Required action: Work out the count of lines in the listing below that include "content". Give that count alone.

Dataset records:
================
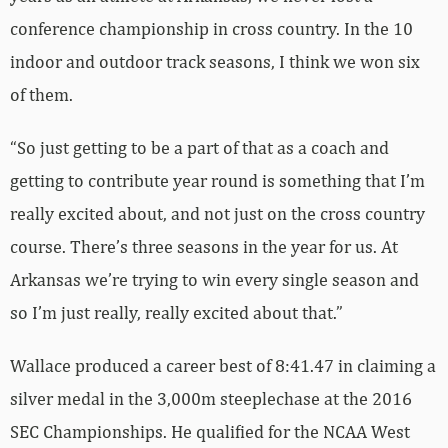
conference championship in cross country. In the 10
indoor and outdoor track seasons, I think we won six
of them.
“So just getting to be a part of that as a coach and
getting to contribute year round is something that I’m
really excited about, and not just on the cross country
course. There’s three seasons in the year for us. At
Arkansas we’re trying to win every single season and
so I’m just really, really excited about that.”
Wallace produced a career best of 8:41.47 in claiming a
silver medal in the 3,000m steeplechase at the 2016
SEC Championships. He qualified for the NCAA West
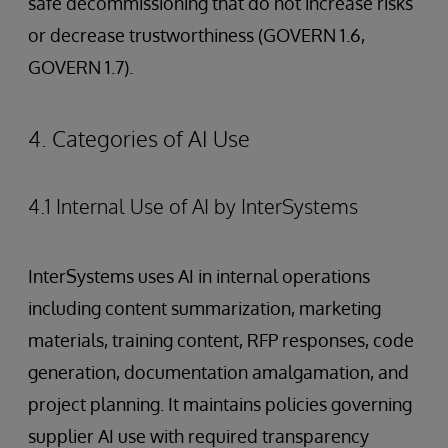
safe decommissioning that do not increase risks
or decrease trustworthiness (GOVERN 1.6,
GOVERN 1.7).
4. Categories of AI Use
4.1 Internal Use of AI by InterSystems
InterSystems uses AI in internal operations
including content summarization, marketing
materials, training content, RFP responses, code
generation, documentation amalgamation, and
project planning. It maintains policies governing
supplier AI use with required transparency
================
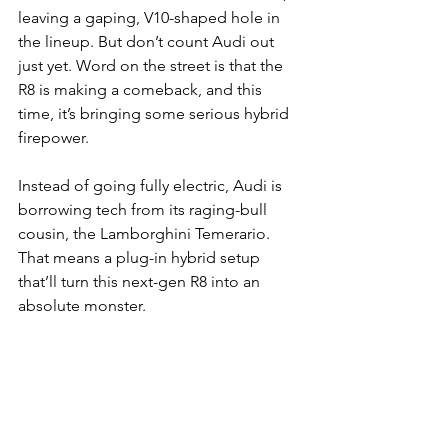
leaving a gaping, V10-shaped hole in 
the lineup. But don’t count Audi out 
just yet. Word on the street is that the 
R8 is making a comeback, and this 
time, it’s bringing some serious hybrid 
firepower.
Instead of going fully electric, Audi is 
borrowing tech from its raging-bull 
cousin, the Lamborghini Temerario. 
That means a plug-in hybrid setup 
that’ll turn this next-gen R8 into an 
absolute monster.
================
Solution to this problem: 2